§ **Problem**:
Once you find the line with "Di qui il secondo" in the entries below, return exactly every line from it through the line with "dell’Emmanuele, che tenacemente continua ad a".

┌────────

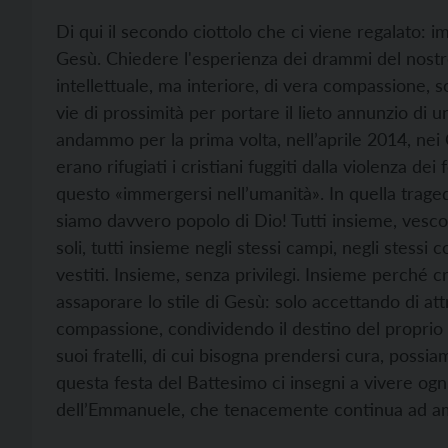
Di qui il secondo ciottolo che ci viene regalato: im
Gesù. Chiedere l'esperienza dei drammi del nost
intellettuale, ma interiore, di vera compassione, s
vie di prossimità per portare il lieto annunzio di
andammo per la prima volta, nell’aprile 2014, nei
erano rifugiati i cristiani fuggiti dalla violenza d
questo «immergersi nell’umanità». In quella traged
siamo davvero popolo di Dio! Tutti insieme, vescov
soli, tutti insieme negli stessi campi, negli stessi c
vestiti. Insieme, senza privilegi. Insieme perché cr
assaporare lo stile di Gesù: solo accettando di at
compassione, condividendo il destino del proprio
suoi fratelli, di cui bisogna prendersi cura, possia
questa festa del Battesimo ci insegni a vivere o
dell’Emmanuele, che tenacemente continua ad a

└────────
┌────────

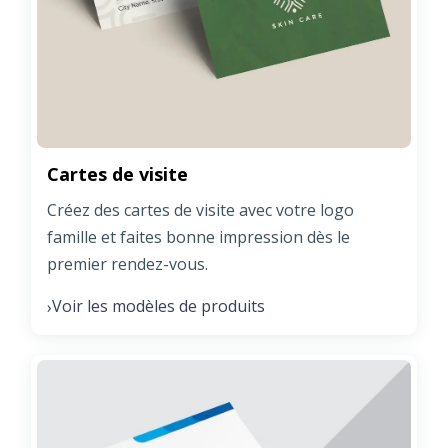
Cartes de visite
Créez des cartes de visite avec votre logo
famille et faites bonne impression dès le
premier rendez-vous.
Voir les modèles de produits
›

└────────

§ **Written reply**:
Di qui il secondo ciottolo che ci viene regalato: im
Gesù. Chiedere l'esperienza dei drammi del nost
intellettuale, ma interiore, di vera compassione, s
vie di prossimità per portare il lieto annunzio di
andammo per la prima volta, nell’aprile 2014, nei
erano rifugiati i cristiani fuggiti dalla violenza d
questo «immergersi nell’umanità». In quella traged
siamo davvero popolo di Dio! Tutti insieme, vescov
soli, tutti insieme negli stessi campi, negli stessi c
vestiti. Insieme, senza privilegi. Insieme perché cr
assaporare lo stile di Gesù: solo accettando di at
compassione, condividendo il destino del proprio
suoi fratelli, di cui bisogna prendersi cura, possia
questa festa del Battesimo ci insegni a vivere o
dell’Emmanuele, che tenacemente continua ad a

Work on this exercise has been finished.